Retired Gen. Keith Alexander, a highly connected former intelligence agency official who once oversaw mass surveillance programs, is the latest high-profile executive to be accused of taking advantage of the “meme stock” craze to defraud ordinary investors.
Alexander, a current board member for Amazon who previously served as the head of U.S. Cyber Command and as director of the National Security Agency under Presidents George W. Bush and Barack Obama, allegedly misled investors through a pump-and-dump scheme that enriched him with at least $5 million.
In a securities lawsuit filed in April, investors in IronNet, a cybersecurity company co-founded by Alexander after he left the Obama administration in 2014, claim that the former general gave false promises of government contracts and inflated revenue numbers, all while selling off his shares in the company.
IronNet, which advertises systems to help public and private clients defend against a variety of hackers and other forms of electronic intrusion, relies heavily on Alexander’s image and reputation as a former intelligence official. “As commander of U.S. Cyber Command, we had responsibility for defending the nation,” says Alexander in a promotional video that runs on the company’s homepage.
Joseph Depa, a spokesperson for IronNet, declined to comment.
Plaintiffs in the U.S. District Court in Alexandria, Virginia, allege that IronNet made lofty promises as a cover for company insiders to quickly unload stock on clueless retail investors.
In August 2021, IronNet went public through a “special purpose acquisition company.” The SPAC process allows private companies to go public by leapfrogging the traditional initial public offering process through a merger with a “blank check” corporation. The trend skyrocketed over 2020 and 2021, with over 3,000 listings last year, though the investing craze has died down in recent months following a wave of investor fraud scandals associated with SPAC mergers.
On September 14, shortly after IronNet successfully completed its merger and transition into a publicly traded company, the company issued a press release projecting $75 million in annual recurring revenue for the following fiscal year through an expanded customer base. Alexander, quoted in the release, said that the company stood to take advantage of the “explosive increase in adversary activity that we are seeing.” The company website details specific cyber threats from Russia and Iran.

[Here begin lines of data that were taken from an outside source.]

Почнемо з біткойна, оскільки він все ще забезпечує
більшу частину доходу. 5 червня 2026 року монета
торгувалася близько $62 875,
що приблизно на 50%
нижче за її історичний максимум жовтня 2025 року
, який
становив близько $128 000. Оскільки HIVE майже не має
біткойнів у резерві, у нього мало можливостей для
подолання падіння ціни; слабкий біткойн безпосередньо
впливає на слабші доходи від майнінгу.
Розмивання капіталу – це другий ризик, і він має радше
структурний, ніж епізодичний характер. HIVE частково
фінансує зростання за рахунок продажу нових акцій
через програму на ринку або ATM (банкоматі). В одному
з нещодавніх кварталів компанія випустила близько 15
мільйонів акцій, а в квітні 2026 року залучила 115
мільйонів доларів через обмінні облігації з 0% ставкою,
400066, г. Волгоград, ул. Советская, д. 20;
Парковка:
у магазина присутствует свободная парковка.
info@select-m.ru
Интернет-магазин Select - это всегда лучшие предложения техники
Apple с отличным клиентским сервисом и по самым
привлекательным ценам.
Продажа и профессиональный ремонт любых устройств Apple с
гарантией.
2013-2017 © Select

The next day, according to the complaint, IronNet’s stock swelled from $23.32 to $32.12, as Reddit and other platforms frequented by retail investors buzzed with enthusiasm over the role of a former NSA chief at the helm of a security contractor promising dazzling revenue growth. The 38 percent surge in price was so quick that the New York Stock Exchange briefly halted trading.
On September 20, according to the lawsuit, the chief financial officer, James Gerber, promised that “large transactions” were progressing at a company event with Wells Fargo, leading to another surge in stock price.

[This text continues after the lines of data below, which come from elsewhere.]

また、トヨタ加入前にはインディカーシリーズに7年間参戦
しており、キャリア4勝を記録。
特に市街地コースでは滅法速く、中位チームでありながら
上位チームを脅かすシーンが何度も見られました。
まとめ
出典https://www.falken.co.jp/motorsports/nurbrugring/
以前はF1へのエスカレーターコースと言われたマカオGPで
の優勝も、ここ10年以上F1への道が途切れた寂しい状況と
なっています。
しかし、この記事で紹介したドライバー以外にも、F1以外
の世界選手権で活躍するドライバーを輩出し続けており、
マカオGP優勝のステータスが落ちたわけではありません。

Then between October 18 and November 22, Alexander sold over 85 percent of his stock, according to the Securities and Exchange Commission’s Form 4 reports, making more than $5 million. The complaint alleges that “IronNet securities were artificially inflated by Defendants’ material misstatements and omissions about the Company’s Guidance and near-term growth” and that Alexander’s stock sales “were all in a compressed and suspiciously timed five-week period.”
On December 12, 2021, IronNet reversed its projections, reducing its guidance to $30 million annual recurring revenue, a 60 percent reduction. On the news of the revised guidance, IronNet’s stock went down 31 percent that day, trading at $6.80. It now trades at slightly above $2.
SPAC fraud has become a feature of pandemic-era investing.
The IronNet lawsuit also names chief executive William Welch and the chief financial officer, Gerber, alleging they made false statements. According to the complaint, the contracts promised by Gerber did not materialize. Neither did the “new customer momentum” promised by Welch, the lawsuit says. (Matthew Olsen, a co-founder of IronNet now serving as the assistant attorney general for the National Security Division of the Justice Department, was not named in the lawsuit.)
Alexander also serves on a number of corporate boards, the most prominent of which is cloud and e-commerce giant Amazon. At Amazon, Alexander is a member of the company’s audit committee, responsible for reviewing financial statements and maintaining compliance with legal and regulatory requirements.
SPAC fraud has become a feature of pandemic-era investing, with dozens of scandals and lawsuits creating a damning picture of the industry.
Electric vehicle company Nikola Corp., one of the largest early pandemic companies to go public via a SPAC, minting an overnight billionaire of founder Trevor Milton, paid $125 million to settle charges that the company misled investors with false information about its products and technical capabilities. A number of celebrities, including Jay-Z, have been criticized for lending star power to the value of SPACs, only for insiders to cash out.
But the proverbial “deep state” has also harnessed investor interest around lucrative defense contracts and government access to jump on the SPAC bandwagon. As The Intercept previously reported, officials tied to the CIA launched a SPAC at the height of investor interest last November.
IronNet stands out among other companies that went public last year with one of the most prominent former government insiders leading it.
“Because it is a former SPAC, the identity of the company is more closely tied to the expertise and influence of one individual or a small handful of individuals,” said Usha Rodrigues, a professor of law at the University of Georgia.